What type of document will the signature be used on? What process will be used? And what are the terms and conditions? For example, the terms and conditions could include a forum conveniens clause according to which the parties agree to the jurisdiction governing their contract. (A “jurisdiction” could be a state, province, country, or even Europe as a whole.)

Depending on the type of document used and the applicable jurisdiction, what laws govern electronic signatures?

Depending on the applicable jurisdiction, are there any specific statutory or regulatory rules mandating a certain type of signature or document that could directly impact whether an electronic signature is valid under the law? (For example, in the province of Quebec, there are only three legally valid forms of wills, and none of them is an electronic document signed only by the testator.)

In that jurisdiction and with the exception of any specific statutory or regulatory rules governing forms of signatures for the type of document under consideration, what is the default legal framework that applies to electronic signatures?

It is up to every organization that is considering using electronic signatures to conduct the four-step analysis described above for each type of document it wishes to use. As a starting point for this analysis, here are a few general points concerning the validity in law of electronic signatures.

In Canada, the United States, and Europe, the general legislative framework governing the validity of electronic signatures is based on the work of the United Nations Commission on International Trade Law (UNCITRAL) at the end of the 1990s. Based on this work, model laws were proposed and eventually adopted everywhere in Canada, the United States, and Europe. The same general principle applies in all jurisdictions:

The legal effects of an electronic document cannot be denied solely on the basis that it is an electronic document.

Authentic legal signatures, which courts accept as evidence that does not require corroborating evidence. It is normally the responsibility of the party claiming that the electronic signature is not valid to prove that such is the case;

Inauthentic legal signatures, which courts accept as prima facie evidence requiring corroborating evidence. It is normally the responsibility of the party claiming that the electronic signature is valid to prove that such is the case.

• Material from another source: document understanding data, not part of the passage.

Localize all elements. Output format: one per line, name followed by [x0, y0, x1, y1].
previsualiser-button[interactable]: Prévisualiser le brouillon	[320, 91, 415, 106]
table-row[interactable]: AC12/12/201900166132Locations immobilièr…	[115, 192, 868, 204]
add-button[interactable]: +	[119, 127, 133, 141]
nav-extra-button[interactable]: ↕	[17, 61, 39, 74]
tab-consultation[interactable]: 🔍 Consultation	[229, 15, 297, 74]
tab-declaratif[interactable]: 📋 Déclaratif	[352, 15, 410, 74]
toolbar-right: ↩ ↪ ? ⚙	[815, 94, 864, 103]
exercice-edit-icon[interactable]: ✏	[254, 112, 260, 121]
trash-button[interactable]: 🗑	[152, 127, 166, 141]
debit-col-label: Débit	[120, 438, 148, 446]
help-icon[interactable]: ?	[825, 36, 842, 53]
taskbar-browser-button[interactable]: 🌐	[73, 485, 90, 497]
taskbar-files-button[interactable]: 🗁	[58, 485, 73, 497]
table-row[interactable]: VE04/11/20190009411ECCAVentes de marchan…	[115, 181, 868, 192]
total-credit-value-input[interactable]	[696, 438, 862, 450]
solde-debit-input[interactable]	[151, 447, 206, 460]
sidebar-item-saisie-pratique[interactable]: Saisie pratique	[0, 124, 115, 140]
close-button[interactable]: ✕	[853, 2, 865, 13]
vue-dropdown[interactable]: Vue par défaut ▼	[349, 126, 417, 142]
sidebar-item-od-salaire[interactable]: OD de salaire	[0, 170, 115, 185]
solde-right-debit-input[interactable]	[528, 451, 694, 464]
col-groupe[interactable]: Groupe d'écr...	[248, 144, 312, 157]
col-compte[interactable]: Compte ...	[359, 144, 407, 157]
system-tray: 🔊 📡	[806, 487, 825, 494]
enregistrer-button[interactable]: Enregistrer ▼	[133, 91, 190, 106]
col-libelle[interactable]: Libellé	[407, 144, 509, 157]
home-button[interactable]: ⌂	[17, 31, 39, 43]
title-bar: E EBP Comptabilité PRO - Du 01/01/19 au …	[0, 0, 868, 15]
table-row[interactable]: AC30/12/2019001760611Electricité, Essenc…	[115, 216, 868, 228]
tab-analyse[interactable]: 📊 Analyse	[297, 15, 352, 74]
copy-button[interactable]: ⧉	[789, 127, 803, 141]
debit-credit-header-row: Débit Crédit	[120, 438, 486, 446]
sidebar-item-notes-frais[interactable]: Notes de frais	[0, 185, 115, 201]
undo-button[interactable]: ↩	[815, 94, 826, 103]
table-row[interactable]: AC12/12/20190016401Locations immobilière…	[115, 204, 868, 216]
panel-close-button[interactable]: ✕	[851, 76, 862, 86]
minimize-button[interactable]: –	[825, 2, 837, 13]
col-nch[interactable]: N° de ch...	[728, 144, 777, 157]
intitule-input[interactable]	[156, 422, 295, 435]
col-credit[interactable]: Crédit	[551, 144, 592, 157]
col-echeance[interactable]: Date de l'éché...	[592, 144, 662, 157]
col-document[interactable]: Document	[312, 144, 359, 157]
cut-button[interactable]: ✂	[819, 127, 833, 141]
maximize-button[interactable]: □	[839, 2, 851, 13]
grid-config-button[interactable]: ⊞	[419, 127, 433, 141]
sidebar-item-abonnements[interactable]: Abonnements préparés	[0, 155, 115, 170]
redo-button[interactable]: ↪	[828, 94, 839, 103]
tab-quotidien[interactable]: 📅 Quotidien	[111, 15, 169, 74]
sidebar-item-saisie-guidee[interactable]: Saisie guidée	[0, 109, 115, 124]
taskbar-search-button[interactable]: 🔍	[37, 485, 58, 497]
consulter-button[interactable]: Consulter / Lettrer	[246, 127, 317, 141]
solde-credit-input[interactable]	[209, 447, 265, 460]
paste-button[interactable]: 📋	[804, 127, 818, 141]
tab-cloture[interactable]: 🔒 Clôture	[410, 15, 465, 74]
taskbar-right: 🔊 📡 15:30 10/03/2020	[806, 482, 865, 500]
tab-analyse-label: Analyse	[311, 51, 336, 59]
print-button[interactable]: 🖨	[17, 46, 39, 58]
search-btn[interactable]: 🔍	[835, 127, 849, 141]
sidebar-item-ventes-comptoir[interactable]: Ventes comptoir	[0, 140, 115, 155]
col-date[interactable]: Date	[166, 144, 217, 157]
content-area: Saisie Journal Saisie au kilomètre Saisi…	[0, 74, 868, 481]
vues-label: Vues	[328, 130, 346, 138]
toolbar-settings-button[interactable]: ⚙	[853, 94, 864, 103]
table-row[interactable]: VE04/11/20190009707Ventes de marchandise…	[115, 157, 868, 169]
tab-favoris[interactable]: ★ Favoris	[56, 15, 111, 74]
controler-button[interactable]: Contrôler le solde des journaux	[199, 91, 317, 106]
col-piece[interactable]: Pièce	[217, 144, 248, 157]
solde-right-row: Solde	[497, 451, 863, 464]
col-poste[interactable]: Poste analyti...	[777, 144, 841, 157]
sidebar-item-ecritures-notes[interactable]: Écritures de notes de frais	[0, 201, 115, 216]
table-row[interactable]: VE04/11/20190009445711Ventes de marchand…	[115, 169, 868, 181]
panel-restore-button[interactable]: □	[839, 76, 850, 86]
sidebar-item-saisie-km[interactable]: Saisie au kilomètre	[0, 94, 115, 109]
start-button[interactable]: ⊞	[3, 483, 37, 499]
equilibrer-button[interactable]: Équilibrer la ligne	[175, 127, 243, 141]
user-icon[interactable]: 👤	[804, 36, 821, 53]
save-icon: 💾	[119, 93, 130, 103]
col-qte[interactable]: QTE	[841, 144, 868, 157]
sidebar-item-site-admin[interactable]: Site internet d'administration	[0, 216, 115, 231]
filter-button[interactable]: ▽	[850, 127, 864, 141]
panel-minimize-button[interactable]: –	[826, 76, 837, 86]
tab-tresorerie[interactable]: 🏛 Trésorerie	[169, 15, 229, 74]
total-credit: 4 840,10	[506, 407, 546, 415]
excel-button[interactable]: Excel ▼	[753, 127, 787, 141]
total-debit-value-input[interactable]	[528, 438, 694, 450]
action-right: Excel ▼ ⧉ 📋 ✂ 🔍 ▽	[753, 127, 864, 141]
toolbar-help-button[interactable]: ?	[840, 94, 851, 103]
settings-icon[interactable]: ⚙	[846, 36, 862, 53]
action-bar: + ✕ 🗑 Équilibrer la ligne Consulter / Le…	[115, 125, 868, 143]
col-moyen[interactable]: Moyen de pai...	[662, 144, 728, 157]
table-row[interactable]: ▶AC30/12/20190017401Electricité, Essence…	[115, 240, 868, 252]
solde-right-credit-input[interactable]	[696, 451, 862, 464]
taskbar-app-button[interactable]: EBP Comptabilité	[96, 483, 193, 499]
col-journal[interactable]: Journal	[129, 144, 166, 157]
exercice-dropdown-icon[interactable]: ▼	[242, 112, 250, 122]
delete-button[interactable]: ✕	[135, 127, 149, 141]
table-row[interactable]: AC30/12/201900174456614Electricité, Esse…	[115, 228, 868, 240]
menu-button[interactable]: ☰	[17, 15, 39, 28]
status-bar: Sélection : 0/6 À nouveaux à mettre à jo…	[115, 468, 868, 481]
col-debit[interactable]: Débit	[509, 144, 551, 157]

It is also possible to extract the following main guidelines concerning the validity of electronic signatures in Canada, the United States, and Europe:

In Canada, the validity of most electronic signatures is governed by provincial laws. To varying degrees, all of the provinces adopted the same model legislation on e-commerce from the Uniform Law Conference of Canada (ULCC) at the beginning of the 2000s. Notarius’ trusted digital signatures and electronic signatures surpass the provincial and Canadian federal requirements concerning their legal validity in e-commerce.

In the U.S., the use of electronic signatures has become an accepted practice since Congress adopted the Electronic Signatures in Global and National Commerce Act (ESIGN Act) in 2000. This law is based on a previous law, the Uniform Electronic Transactions Act (UETA). Forty-seven states have ratified UETA, while the states of New York, Washington, and Illinois have adopted similar laws. Notarius’ digital and trusted electronic signatures are fully compliant with U.S. legal requirements and guarantee a signer’s identity as well as the integrity, authenticity, and longevity of all electronically signed documents.

The European Union’s regulation on electronic identification authentication and trust services (eIDAS) is the law regulating electronic signatures in Europe. This law shares similarities with North American legislation. Notarius meets the requirements set out in Europe’s eIDAS regulation with regard to the issuing of certified electronic signatures as it conforms to standards ETSI EN 319 401, ETSI EN 319 411-1, and ETSI EN 319 411-2. Notarius’ eIDAS certificate (no. C EIDAS-122017-0CU00210) covers all of Notarius’ activities, both technical and administrative, for the development, operation, and support of digital signature products in its role as a trusted third party.

In short, digital signatures and trusted electronic signatures provide high-level legal reliability, and documents signed using these signatures are considered valid in law, subject to rare and specific legislative and regulatory exceptions that bar the use of all electronic or digital signatures.

Validity in courts

With regard to the four-step analysis described above, it is impossible to state with certainty that any form of signature will be universally accepted in all jurisdictions and for all types of documents. Notarius nevertheless maintains that all of its signatures would be deemed valid in all courts in Canada, the United States, and Europe if used in a context where no specific legislative or regulatory exception bars their use or prescribes a highly specific type of electronic signature.